The data START
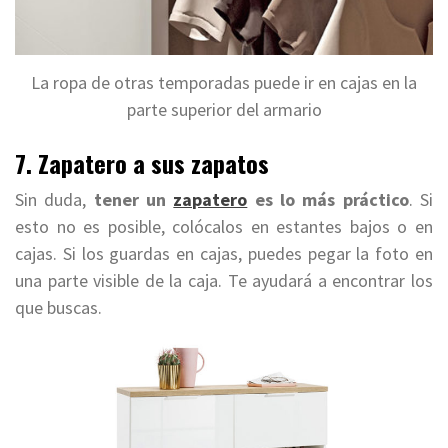
La ropa de otras temporadas puede ir en cajas en la
parte superior del armario
7. Zapatero a sus zapatos
Sin duda,
tener un
zapatero
es lo más práctico
. Si
esto no es posible, colócalos en estantes bajos o en
cajas. Si los guardas en cajas, puedes pegar la foto en
una parte visible de la caja. Te ayudará a encontrar los
que buscas.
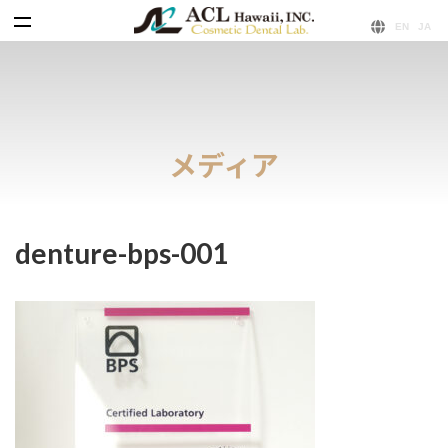
コ
ナ
ン
ビ
テ
ゲ
ン
ー
ツ
シ
へ
ョ
ス
ン
キ
に
メディア
ッ
移
プ
動
denture-bps-001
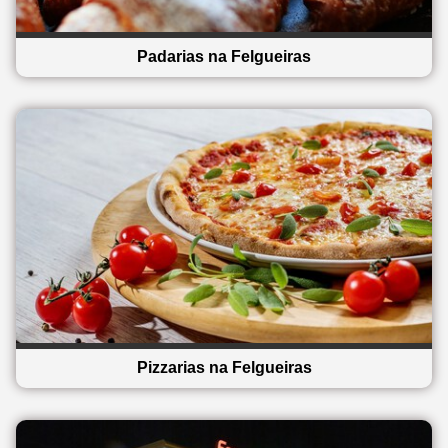
Padarias na Felgueiras
Pizzarias na Felgueiras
The data END
Count every line in the records that holds "cajas" and give that count by itself.

[Response below] 2